The TRT model files are quite small, they are all less than 5M, and I tried to convert the FP16 and INT8 variants but the memory usage still keep the same level.

My code is quite simple, just a createInferRuntime and then deserializeCudaEngine.

I don’t quite understand why the memory usage is so high, and is there any thing I can do to reduce the memory(both Host and Device) usage.

Thanks a lot.

Hi,

Usually, the memory is used for loading the required memory.
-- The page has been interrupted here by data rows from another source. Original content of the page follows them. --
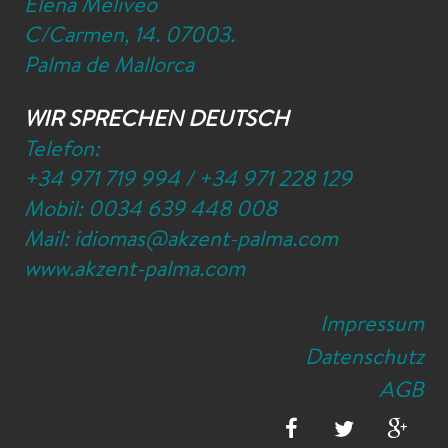
Elena Meliveo
C/Carmen, 14. 07003.
Palma de Mallorca
WIR SPRECHEN DEUTSCH
Telefon:
+34 971 719 994
/
+34 971 228 129
Mobil:
0034 639 448 008
Mail:
idiomas@akzent-palma.com
www.akzent-palma.com
Impressum
Datenschutz
AGB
Ex, cuDNN.
You can try to infer the model without cuDNN to save the memory.

More information can be found in the below document:
https://docs.nvidia.com/deeplearning/tensorrt/developer-guide/index.html#memory-runtime-phase

Our trtexec also supports the feature:

$ /usr/src/tensorrt/bin/trtexec --tacticSources=-cudnn -...

Thanks.

Hi, I tried your solution, but it seems not work. The memory usage has no change at all.

And I tested another case, I run process A, after a while, I run A again, two processes run at the same time, I watch the two processes’ memory usage.
They use almost the same memory(host and device).

It seems that the cudnn or other tensor libraries are not shared between processes, in my test cases, the first A process should already loaded all the necessary libraries, second A process should not load these libraries again, but seems it’ not true.

Any thing I did wrong or there is other method I can try ?

Thanks a lot.

Hi,

Have you tried to run the models in the same process?
Since Jetson cannot share the CUDA context between processes, each process needs to load the library on its own.

Thanks.

If I infer the model without cuDNN and cuBLAS, will the infer speed be slower than before ?
I can NOT accept the result if the infer speed is too slow.

Thanks.

Hi,

The answer depends on the layers you used in the model.
It’s recommended to evaluate it with trtexec directly.

Thanks.

This topic was automatically closed 14 days after the last reply. New replies are no longer allowed.